= Mark Lotterman =

Dutch singer-songwriter

Mark Lotterman (born 31 January 1984) is a Dutch singer-songwriter from Rotterdam known for his observational songwriting and cross-disciplinary projects. Active since 2001, his career spans both English and Dutch-language releases alongside literary and visual art collaborations.
== Career ==
=== Early years and breakthrough (2001–2011) ===
Lotterman entered the music scene as a musical accompanist for poet Simon Vinkenoog and later performed at the 2009 P.C. Hooft-prijs ceremony for poet Hans Verhagen. Following his first two albums, he gained wider recognition with Funny (2011). The album's single "I Miss You" reached the local iTunes Top 10 after being featured in a national column by journalist Roelof Hemmen.

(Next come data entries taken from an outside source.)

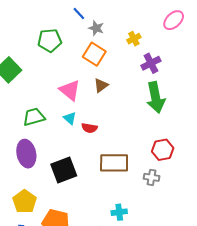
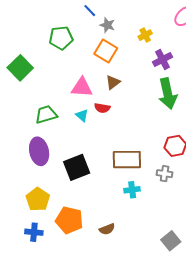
pink triangle: (70, 90) -> (82, 87), turned -35
red semicircle: (89, 128) -> (102, 108), moved
cyan cross: (119, 212) -> (132, 190), moved

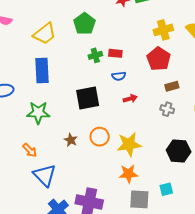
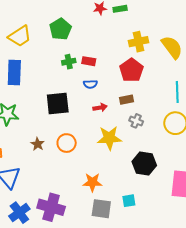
brown rectangle: (172, 86) -> (127, 100), moved
yellow star: (129, 144) -> (109, 138), moved

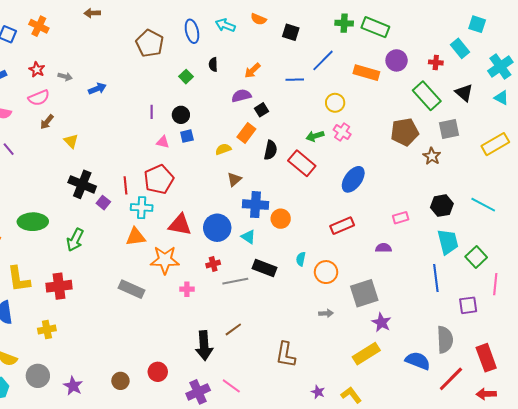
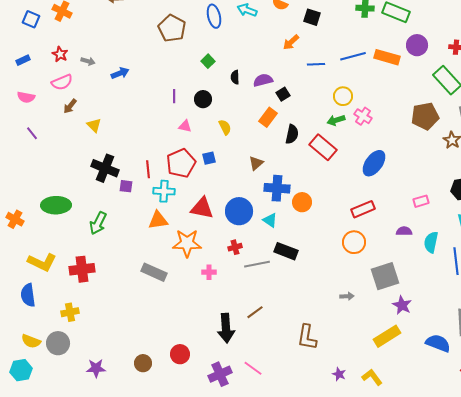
blue line: (323, 60) -> (353, 56), moved, turned 30
black semicircle: (213, 64) -> (235, 77), moved
orange arrow: (252, 71) -> (291, 42), moved
yellow circle: (335, 103) -> (343, 96), moved
blue square: (187, 136) -> (209, 158), moved
yellow semicircle: (223, 149) -> (225, 127), moved, turned 84
purple square: (103, 203) -> (126, 186), turned -32
cyan semicircle: (301, 259) -> (431, 242), moved, size x1.5
orange circle: (326, 272) -> (354, 242), moved
yellow L-shape: (19, 279) -> (42, 262), turned -56
gray circle: (38, 376) -> (58, 343), moved
purple star: (73, 386) -> (96, 368), turned -30

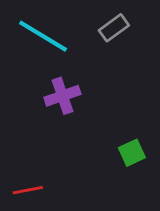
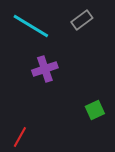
red line: (28, 190) -> (20, 137), turned -50

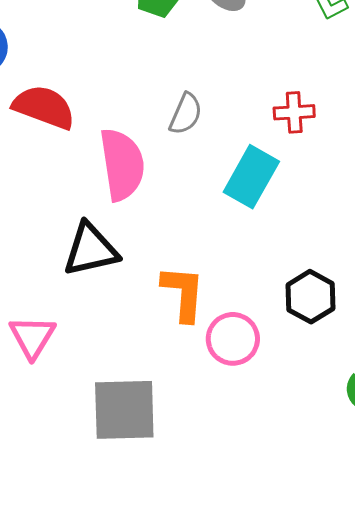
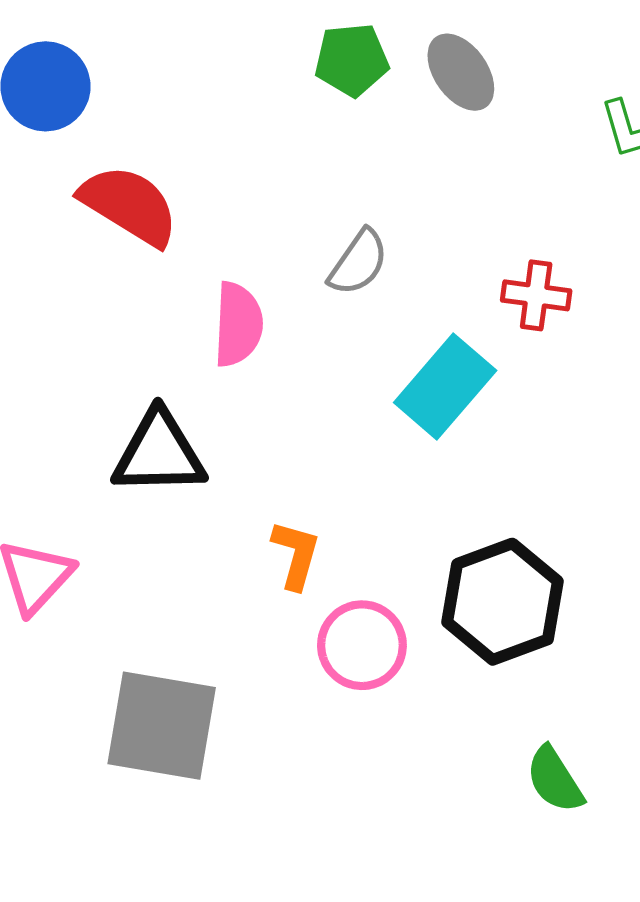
pink semicircle: (122, 164) -> (238, 324), size x0.7
orange L-shape: (183, 293) -> (296, 555), size x0.7
black hexagon: (311, 297) -> (503, 602), size x1.4

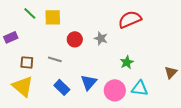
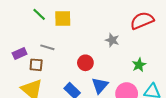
purple rectangle: (11, 37) -> (20, 54), moved
red circle: (75, 39) -> (85, 63), moved
gray line: (55, 59) -> (47, 47), moved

=== Holland project and hiatus (2012–2022) ===
In 2014 his album A year without summer was released under Harlem Records. In 2017, Lotterman launched Holland, a multidisciplinary art project centered on his fifth album. Following this project, Lotterman took a six-year hiatus from music to work in youth social care.

=== Dutch-language trilogy (2023–present) ===
Lotterman returned to recording with a shift to Dutch-language songwriting, releasing a trilogy of albums: Stedentrip (2023), Het regent nooit de hele dag (2025), and Indien later, dan ook nu (2026). These projects featured collaborations with Lucky Fonz III and André Manuel, and the 2026 release was supported by a joint tour with Meindert Talma.